The goal with the mom president is to change the brand of what the working mothers and what the working mother represents, said Lacy. Before Lacy became a mother, she heard horror stories about what to expect, she said. Some people, for example, told him to expect to feel like a failure at home and at work. But that was not what it was for her, Lacy said.
"I was surprised at the disconnect between that and what happened when I actually had children," Lacy said. What happened when I had children was that I was better at everything. I became more ambitious, I wrote faster, I was much better as a manager. It was much more productive. You really have this amazing ability to prioritize what is important. "
Lacy went by the name of Chairman Mom for "telegraph in charge and maternal," he said. It was important to her, she said, that the name should not evoke any connotations of shame about pregnancy and motherhood.
"It's even a step beyond" I'm not ashamed ", but as" No, this is our source of power, "he said." Something that sounds so declarative in charge but also maternal. "And still the president of the board is called And it is this idea that we are overthrowing a patriarchy, this is the world of a man that we are overthrowing and we have no illusion about that fact. "
The mother president costs $ 5 per month to access his community of honest answers to questions about labor maternity. By making people pay to access the platform, one hope is that the trolls do not pay real money for trolls, Lacy said. The platform also said that the platform is free of advertisers and intends to continue like this.
The president's mother is not the only startup that addresses mothers. There is peanut, which is a tinder-like experience to find other moms to hang out with. There is also Winnie, who helps parents find suitable places for children and access other resources that may be useful for parents.
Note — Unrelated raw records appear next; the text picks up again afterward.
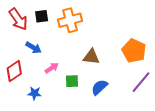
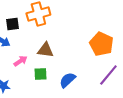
black square: (42, 16) -> (12, 24), moved
brown triangle: (91, 57) -> (45, 50), moved

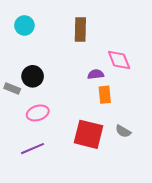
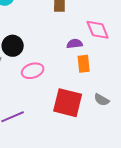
pink ellipse: (38, 113) -> (33, 71), moved

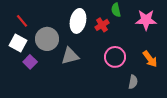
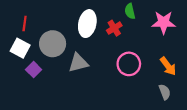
red line: (22, 21) -> (25, 24), turned 48
gray semicircle: (133, 82) -> (165, 92), moved, turned -32

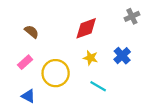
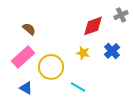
red diamond: (86, 28) -> (93, 26), moved
pink rectangle: (25, 62) -> (23, 57), size x1.6
cyan line: (98, 86) -> (78, 87), moved

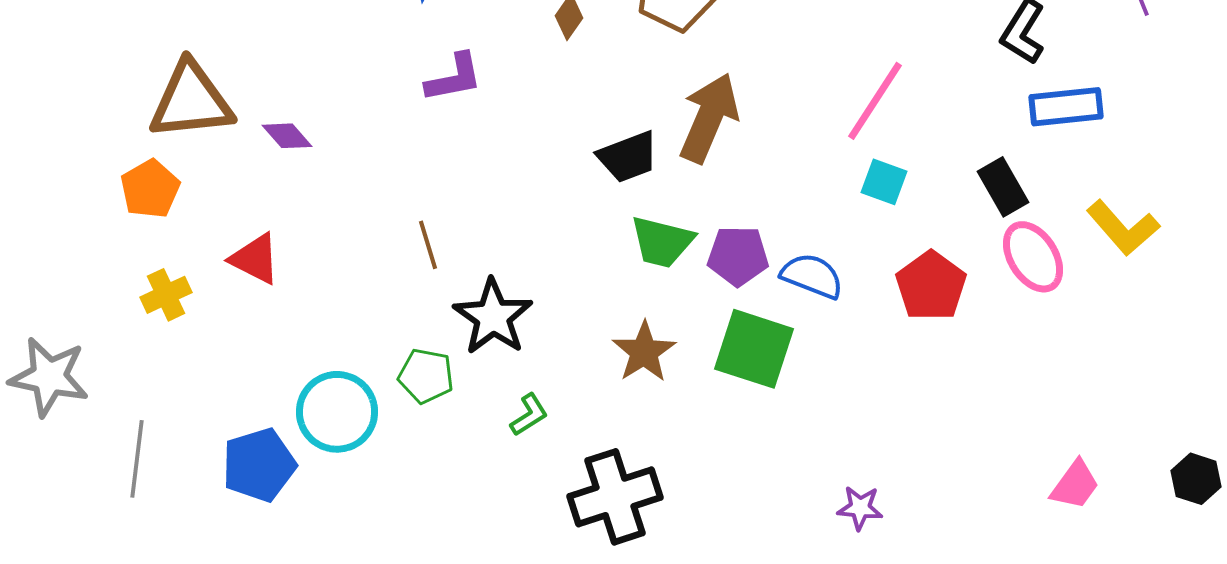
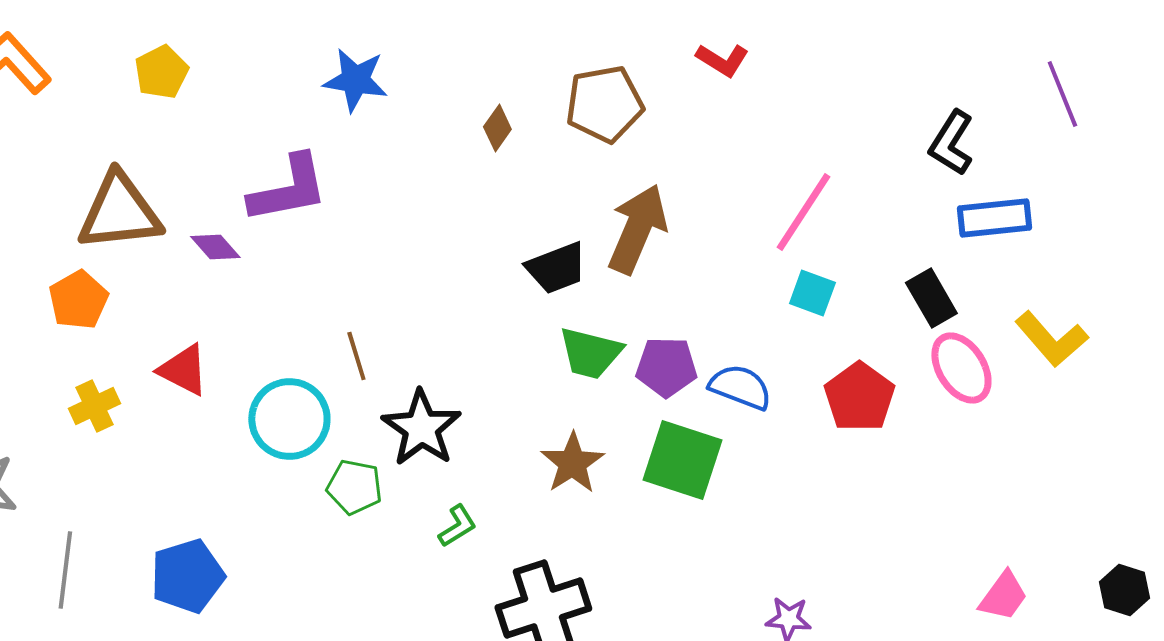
purple L-shape: (454, 78) -> (288, 189), moved, size x1.4
cyan circle: (337, 412) -> (289, 419), moved

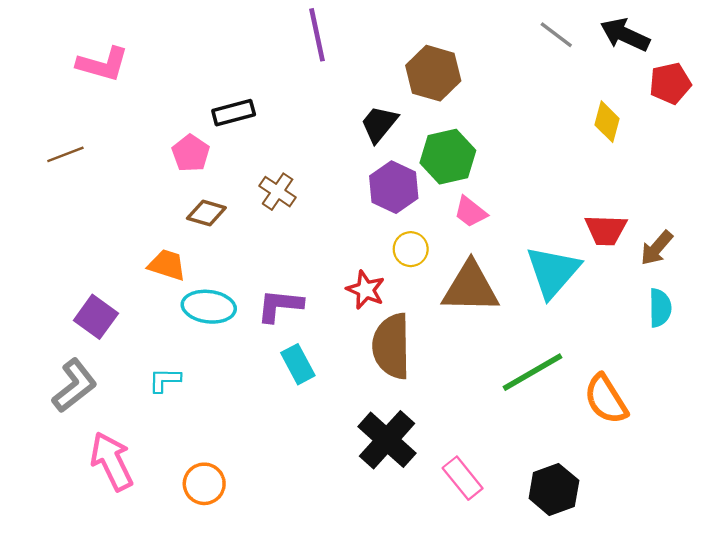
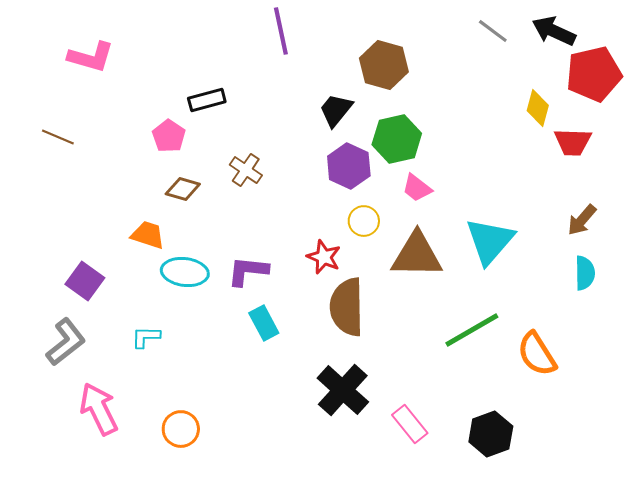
red pentagon: (670, 83) -> (594, 74), size x1.5
brown line: (65, 154) -> (58, 137), turned 44
red trapezoid: (606, 230) -> (573, 142), moved

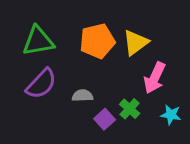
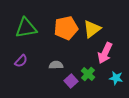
purple semicircle: (41, 84) -> (21, 61), moved, size x0.6

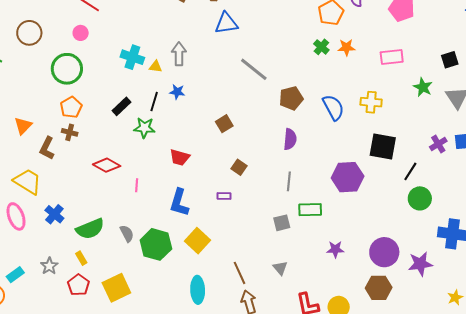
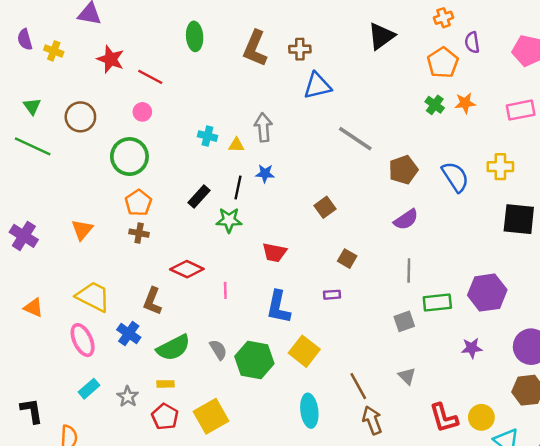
cyan cross: (132, 57) -> (207, 136), size x0.7
purple semicircle: (290, 139) -> (406, 220), turned 55
brown L-shape: (47, 148) -> (152, 301), moved
purple hexagon: (348, 177) -> (487, 293), moved
yellow rectangle: (81, 258) -> (165, 384), turned -56
cyan rectangle: (15, 275) -> (89, 389), moved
Lacy said he recognizes that the president, Mama, has competitors, but also recognizes that "it is such a huge market for which no one is building," he said. It's so huge, Lacy said, that she imagines seeing "a handful of multi-million dollar consumer-oriented Internet companies."
President Mom has been in a private beta version for the last month, with "several hundred" people using it. President Mom has raised a $ 1.4 million seed round led by Ann Miura-Ko of Floodgate Ventures and Tim Connors of PivotNorth Capital, with the participation of Greylock Discovery and Precursor Ventures.